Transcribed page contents
####################
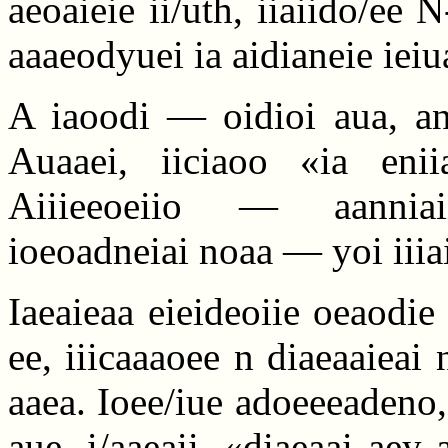
aeoaieie ii/uth, iiaiido/ee 
aaaeodyuei ia aidianeie ieiua
A iaoodi — oidioi aua, ane
Auaaei, iiciaoo «ia eni
Aiiieeoeiio — aanniaii
ioeoadneiai noaa — yoi iiiai
Iaeaieaa eieideoiie oeaodie
ee, iiicaaaoee n diaeaaieai 
aaea. Ioee/iue adoeeeadeno, 
aue, i/aaeaii, «diaeaai aey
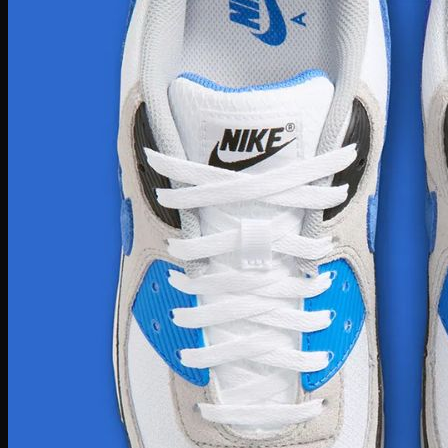
Serge Lutens
Maison Francis
Maison Margiela
Gentle Monster
Prada
Louis Vuitton
Dior
Gucci
Saint Laurent
Bottega Veneta
Versace
Fendi
Ray Ban
Gucci
Champion
Coach
Fendi
Balenciaga
Adidas
Supreme
Celine
Louis Vuitton
Maison Margiela
Nike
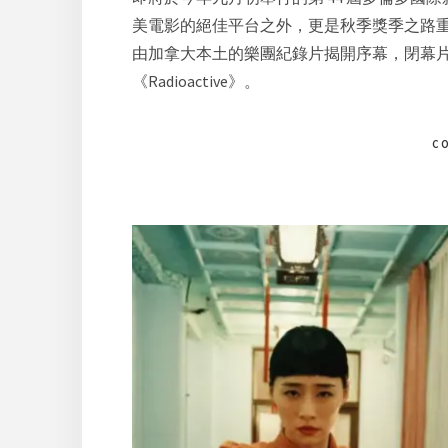
美電影的絕佳平台之外，更是秋季獎季之路
由加拿大本土的樂團紀錄片揭開序幕，閉幕
《Radioactive》。
C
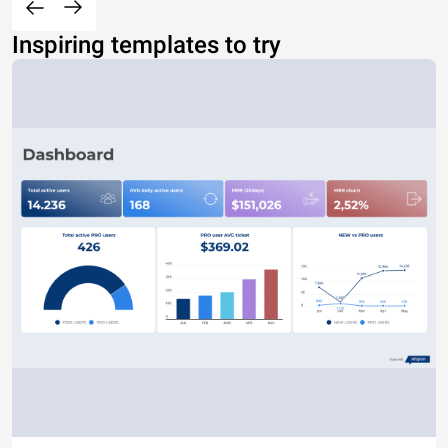
Inspiring templates to try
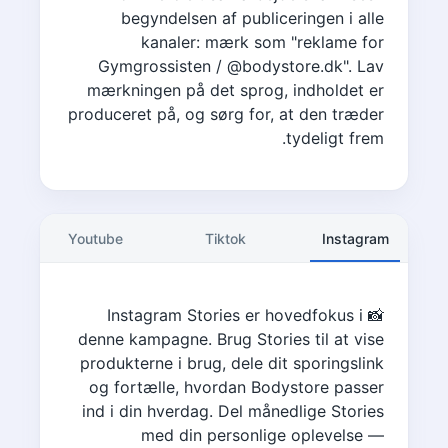
begyndelsen af publiceringen i alle
kanaler: mærk som "reklame for
Gymgrossisten / @bodystore.dk". Lav
mærkningen på det sprog, indholdet er
produceret på, og sørg for, at den træder
tydeligt frem.
Youtube
Tiktok
Instagram
📸 Instagram Stories er hovedfokus i
denne kampagne. Brug Stories til at vise
produkterne i brug, dele dit sporingslink
og fortælle, hvordan Bodystore passer
ind i din hverdag. Del månedlige Stories
med din personlige oplevelse —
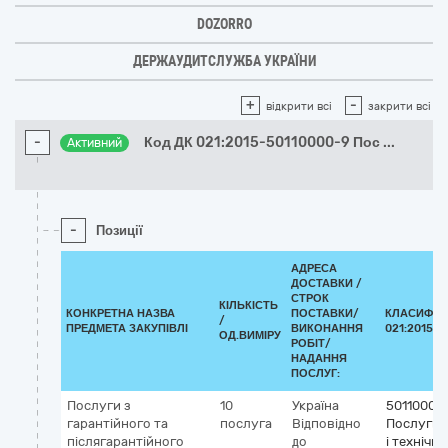
DOZORRO
ДЕРЖАУДИТСЛУЖБА УКРАЇНИ
+
-
відкрити всі
закрити всі
-
Код ДК 021:2015-50110000-9 Пос
...
Активний
-
Позиції
АДРЕСА
ДОСТАВКИ /
СТРОК
КІЛЬКІСТЬ
КОНКРЕТНА НАЗВА
ПОСТАВКИ/
КЛАСИФІК
/
ПРЕДМЕТА ЗАКУПІВЛІ
ВИКОНАННЯ
021:2015 (
ОД.ВИМІРУ
РОБІТ/
НАДАННЯ
ПОСЛУГ:
Послуги з
10
Україна
50110000
гарантійного та
послуга
Відповідно
Послуги 
післягарантійного
до
і технічн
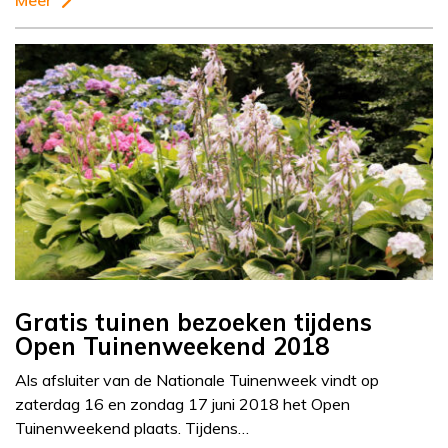
Meer
Gratis tuinen bezoeken tijdens
Open Tuinenweekend 2018
Als afsluiter van de Nationale Tuinenweek vindt op
zaterdag 16 en zondag 17 juni 2018 het Open
Tuinenweekend plaats. Tijdens…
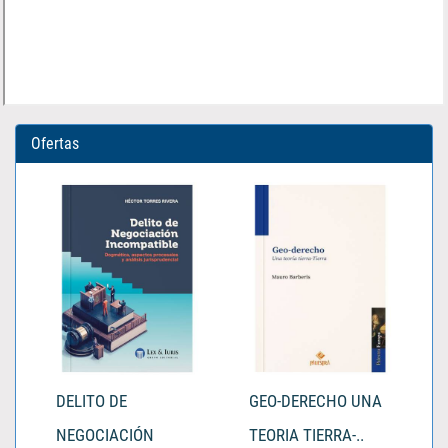
Ofertas
DELITO DE
GEO-DERECHO UNA
NEGOCIACIÓN
TEORIA TIERRA-..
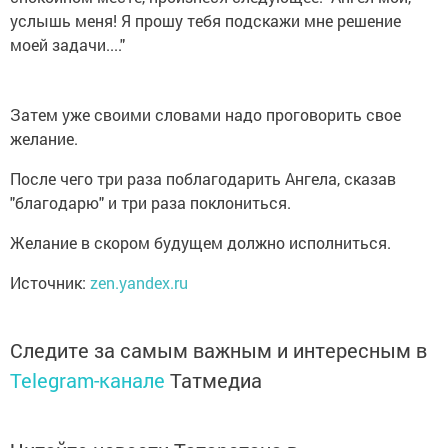
услышь меня! Я прошу тебя подскажи мне решение
моей задачи...."
Затем уже своими словами надо проговорить свое
желание.
После чего три раза поблагодарить Ангела, сказав
"благодарю" и три раза поклониться.
Желание в скором будущем должно исполниться.
Источник:
zen.yandex.ru
Следите за самым важным и интересным в
Telegram-канале
Татмедиа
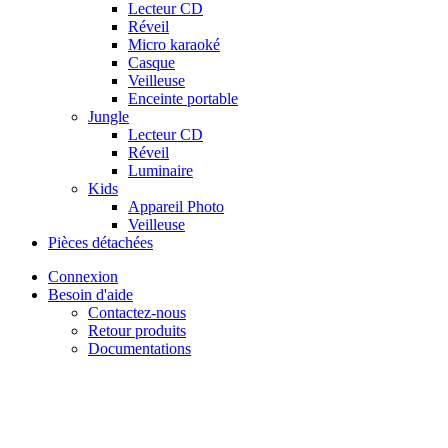
Lecteur CD
Réveil
Micro karaoké
Casque
Veilleuse
Enceinte portable
Jungle
Lecteur CD
Réveil
Luminaire
Kids
Appareil Photo
Veilleuse
Pièces détachées
Connexion
Besoin d'aide
Contactez-nous
Retour produits
Documentations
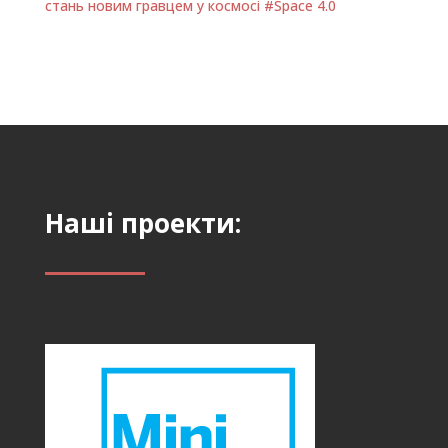
стань новим гравцем у космосі #Space 4.0
Наші проекти:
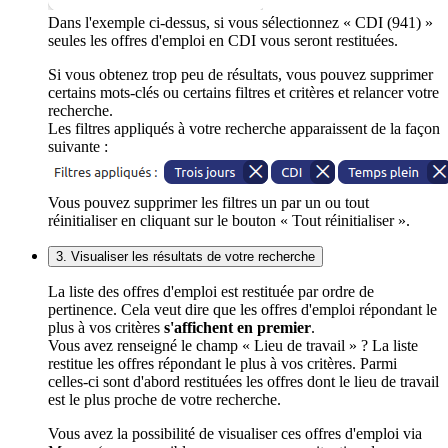
Dans l'exemple ci-dessus, si vous sélectionnez « CDI (941) »
seules les offres d'emploi en CDI vous seront restituées.
Si vous obtenez trop peu de résultats, vous pouvez supprimer
certains mots-clés ou certains filtres et critères et relancer votre
recherche.
Les filtres appliqués à votre recherche apparaissent de la façon
suivante :
Vous pouvez supprimer les filtres un par un ou tout
réinitialiser en cliquant sur le bouton « Tout réinitialiser ».
3. Visualiser les résultats de votre recherche
La liste des offres d'emploi est restituée par ordre de
pertinence. Cela veut dire que les offres d'emploi répondant le
plus à vos critères
s'affichent en premier
.
Vous avez renseigné le champ « Lieu de travail » ? La liste
restitue les offres répondant le plus à vos critères. Parmi
celles-ci sont d'abord restituées les offres dont le lieu de travail
est le plus proche de votre recherche.
Vous avez la possibilité de visualiser ces offres d'emploi via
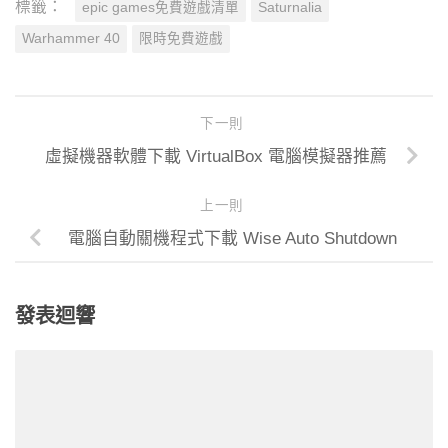
標籤：
epic games免費遊戲清單
Saturnalia
Warhammer 40
限時免費遊戲
下一則
虛擬機器軟體下載 VirtualBox 電腦模擬器推薦
上一則
電腦自動關機程式下載 Wise Auto Shutdown
發表迴響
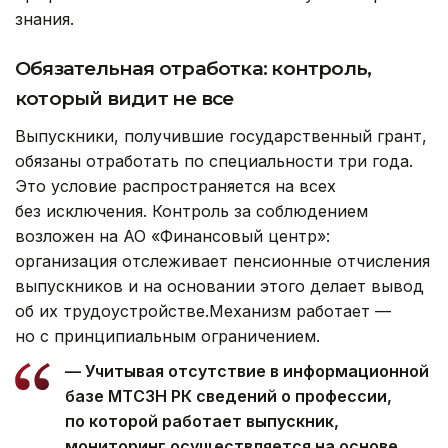
знания.
Обязательная отработка: контроль,
который видит не все
Выпускники, получившие государственный грант,
обязаны отработать по специальности три года.
Это условие распространяется на всех
без исключения. Контроль за соблюдением
возложен на АО «Финансовый центр»:
организация отслеживает пенсионные отчисления
выпускников и на основании этого делает вывод
об их трудоустройстве.Механизм работает —
но с принципиальным ограничением.
— Учитывая отсутствие в информационной
базе МТСЗН РК сведений о профессии,
по которой работает выпускник,
мониторинг осуществляется на основе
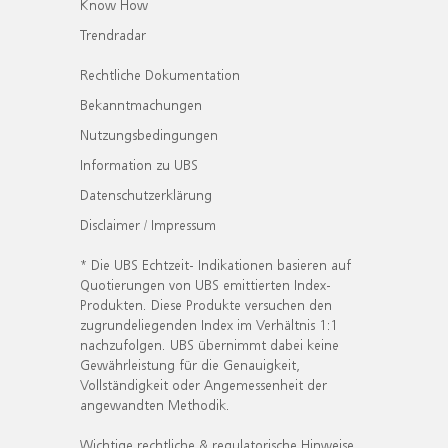
Know How
Trendradar
Rechtliche Dokumentation
Bekanntmachungen
Nutzungsbedingungen
Information zu UBS
Datenschutzerklärung
Disclaimer / Impressum
* Die UBS Echtzeit- Indikationen basieren auf
Quotierungen von UBS emittierten Index-
Produkten. Diese Produkte versuchen den
zugrundeliegenden Index im Verhältnis 1:1
nachzufolgen. UBS übernimmt dabei keine
Gewährleistung für die Genauigkeit,
Vollständigkeit oder Angemessenheit der
angewandten Methodik.
Wichtige rechtliche & regulatorische Hinweise.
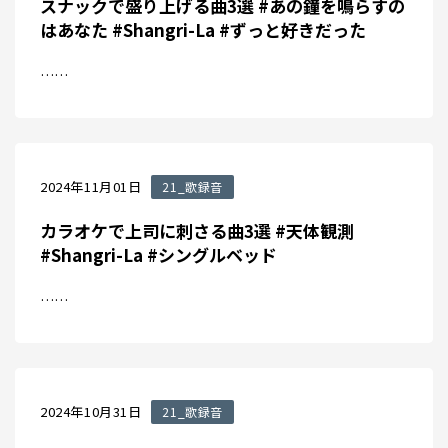
スナックで盛り上げる曲3選 #あの鐘を鳴らすの
はあなた #Shangri-La #ずっと好きだった
……
2024年11月01日
21_歌録音
カラオケで上司に刺さる曲3選 #天体観測
#Shangri-La #シングルベッド
……
2024年10月31日
21_歌録音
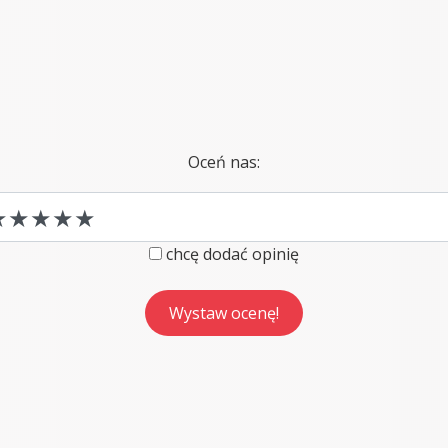
Oceń nas:
chcę dodać opinię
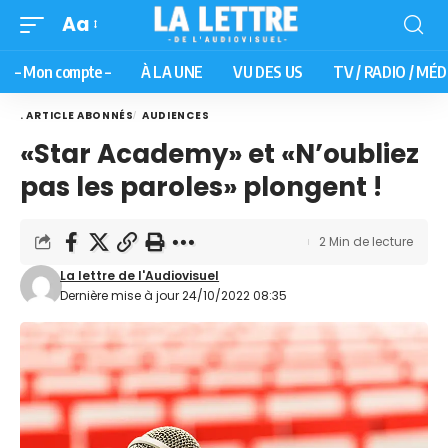
Aa
– Mon compte –
À LA UNE
VU DES US
TV / RADIO / MÉD
. ARTICLE ABONNÉS
AUDIENCES
«Star Academy» et «N’oubliez
pas les paroles» plongent !
2 Min de lecture
La lettre de l'Audiovisuel
Dernière mise à jour 24/10/2022 08:35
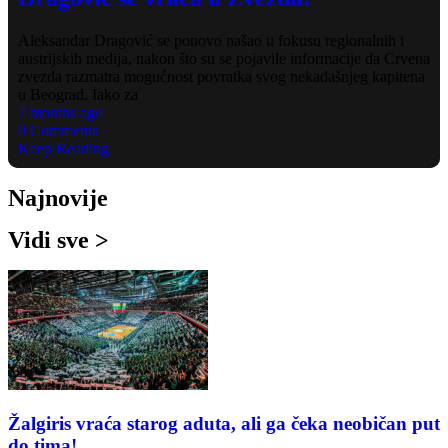
Aleksandar Dragović se ponovo našao u fokusu regionalnih i
austrijskih medija, nakon što su se pojavile informacije da Crvena
zvezda razmatra mogućnost povratka svog nekadašnjeg kapitena
u Beograd. Iako za
7 months ago
0 Comments
Keep Reading
Najnovije
Vidi sve >
Žalgiris vraća starog aduta, ali ga čeka neobičan put
do tima!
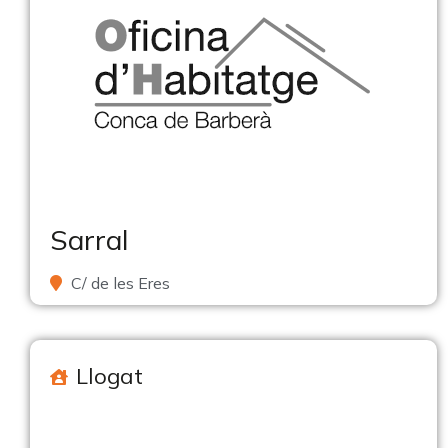
Sarral
C/ de les Eres
Llogat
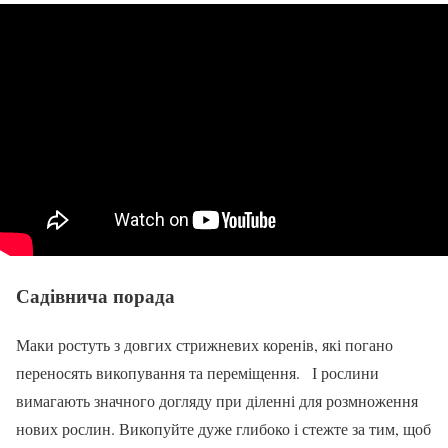
Садівнича порада
Маки ростуть з довгих стрижневих коренів, які погано
переносять викопування та переміщення. І рослини
вимагають значного догляду при діленні для розмноження
нових рослин. Викопуйте дуже глибоко і стежте за тим, щоб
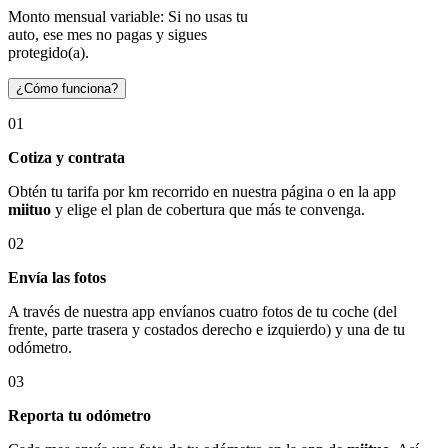
Monto mensual variable: Si no usas tu
auto, ese mes no pagas y sigues
protegido(a).
¿Cómo funciona?
01
Cotiza y contrata
Obtén tu tarifa por km recorrido en nuestra página o en la app
miituo
y elige el plan de cobertura que más te convenga.
02
Envía las fotos
A través de nuestra app envíanos cuatro fotos de tu coche (del
frente, parte trasera y costados derecho e izquierdo) y una de tu
odómetro.
03
Reporta tu odómetro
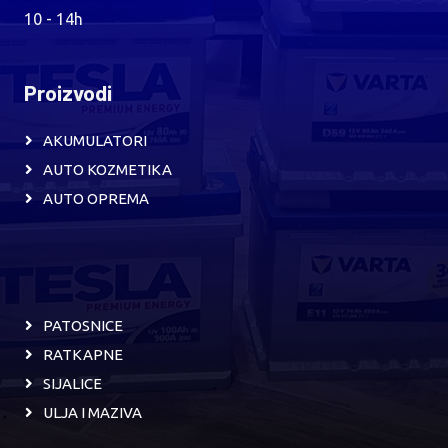
10 - 14h
Proizvodi
AKUMULATORI
AUTO KOZMETIKA
AUTO OPREMA
PATOSNICE
RATKAPNE
SIJALICE
ULJA I MAZIVA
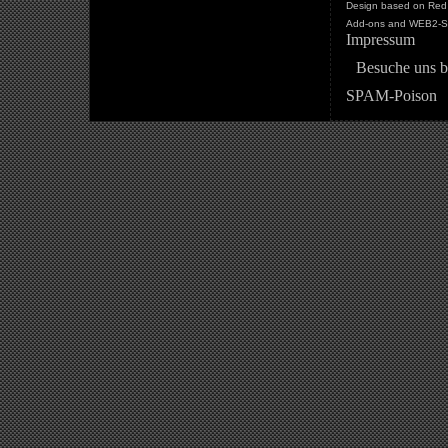
Design based on Red 
Add-ons and WEB2-St
Impressum
Besuche uns b
SPAM-Poison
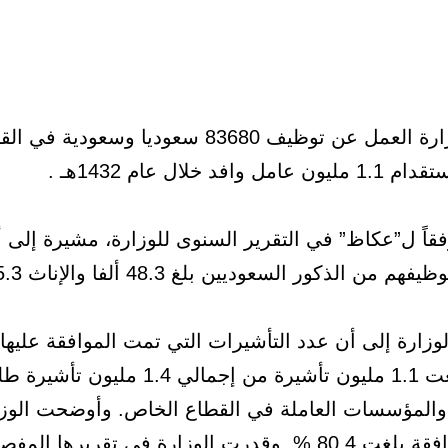
كشفت وزارة العمل عن توظيف 83680 سعوديا وسعودية في
وافد خلال عام 1432هـ .
فقاً ل”عكاظ” في التقرير السنوى للوزارة، مشيرة إلى 
 من الذكور السعوديين بلغ 48.3 ألفا والإناث 35.3 ألفا.
زارة إلى أن عدد التأشيرات التي تمت الموافقة عليها
الخاص بلغت 1.1 مليون تأشيرة من إجمالي 1.4 مليون تأش
المؤسسات العاملة في القطاع الخاص. وأوضحت الوزا
نسبة الموافقة بلغت 80.4 %. وقدرت الوزارة في تقريرها ال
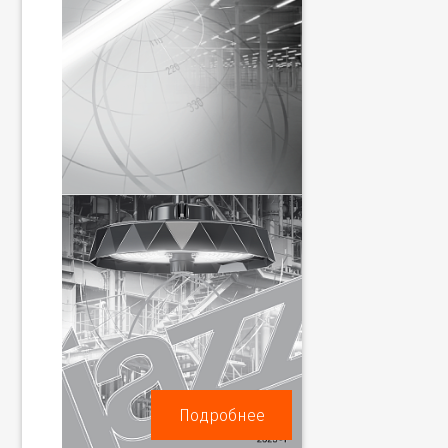
Подробнее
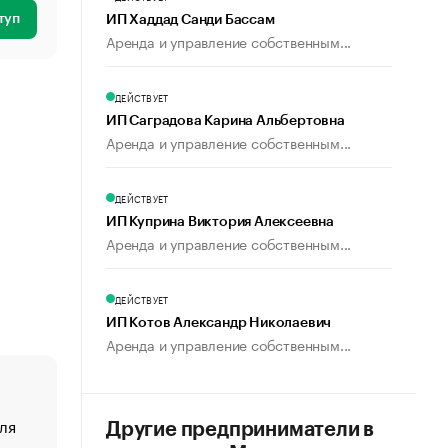
туп
ИП Хаддад Санди Бассам
Аренда и управление собственным...
ДЕЙСТВУЕТ
ИП Саградова Карина Альбертовна
Аренда и управление собственным...
ДЕЙСТВУЕТ
ИП Куприна Виктория Алексеевна
Аренда и управление собственным...
ДЕЙСТВУЕТ
ИП Котов Александр Николаевич
Аренда и управление собственным...
ля
«От спорта тело стареет иначе». Как живет глава ко
Другие предприниматели в
создавшей GTA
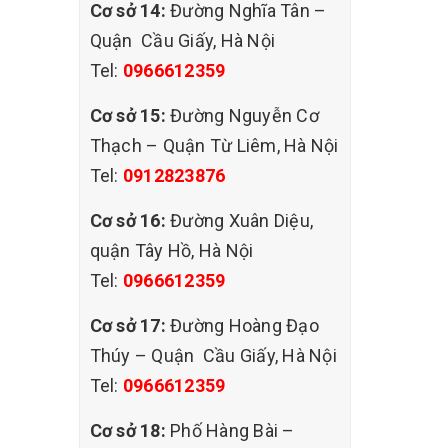
Cơ sở 14:
Đường Nghĩa Tân –
Quận Cầu Giấy, Hà Nội
Tel:
0966612359
Cơ sở 15:
Đường Nguyễn Cơ
Thạch – Quận Từ Liêm, Hà Nội
Tel:
0912823876
Cơ sở 16:
Đường Xuân Diệu,
quận Tây Hồ, Hà Nội
Tel:
0966612359
Cơ sở 17:
Đường Hoàng Đạo
Thúy – Quận Cầu Giấy, Hà Nội
Tel:
0966612359
ất.
Cơ sở 18:
Phố Hàng Bài –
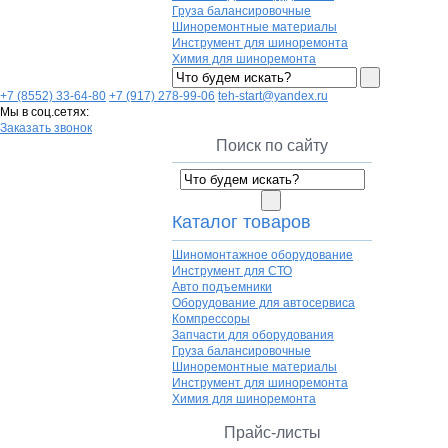
Груза балансировочные
Шиноремонтные материалы
Инструмент для шиноремонта
Химия для шиноремонта
+7 (8552) 33-64-80
+7 (917) 278-99-06
teh-start@yandex.ru
Мы в соц.сетях:
Заказать звонок
Поиск по сайту
Каталог товаров
Шиномонтажное оборудование
Инструмент для СТО
Авто подъемники
Оборудование для автосервиса
Компрессоры
Запчасти для оборудования
Груза балансировочные
Шиноремонтные материалы
Инструмент для шиноремонта
Химия для шиноремонта
Прайс-листы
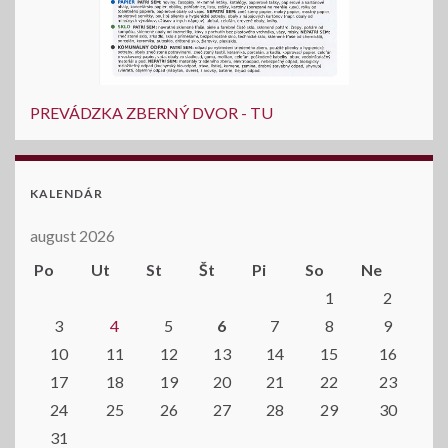
PREVÁDZKA ZBERNÝ DVOR - TU
KALENDÁR
august 2026
Po
Ut
St
Št
Pi
So
Ne
1
2
3
4
5
6
7
8
9
10
11
12
13
14
15
16
17
18
19
20
21
22
23
24
25
26
27
28
29
30
31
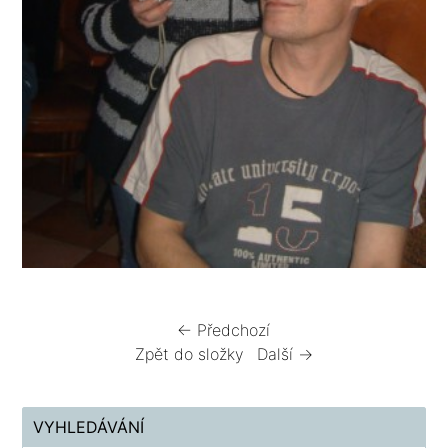
← Předchozí
Zpět do složky
Další →
VYHLEDÁVÁNÍ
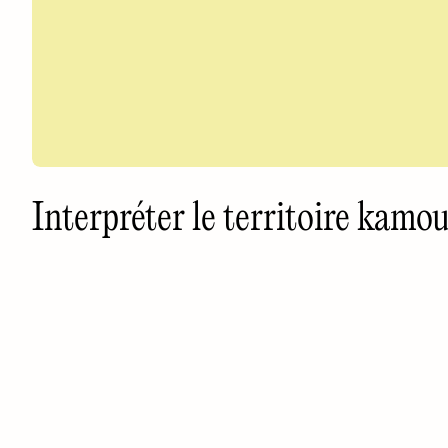
Interpréter le territoire kamo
####################
• GOAL OF THE EXERCISE: Write out nothing but the lines from the start of the data through the line with "Saint Laurent". Leave out the pictures.

• ANSWER TO THE EXERCISE:
aeoaieie ii/uth, iiaiido/ee 
aaaeodyuei ia aidianeie ieiua
A iaoodi — oidioi aua, ane
Auaaei, iiciaoo «ia eni
Aiiieeoeiio — aanniaii
ioeoadneiai noaa — yoi iiiai
Iaeaieaa eieideoiie oeaodie
ee, iiicaaaoee n diaeaaieai 
aaea. Ioee/iue adoeeeadeno, 
aue, i/aaeaii, «diaeaai aey
Serge Lutens
Maison Francis
Maison Margiela
Gentle Monster
Prada
Louis Vuitton
Dior
Gucci
Saint Laurent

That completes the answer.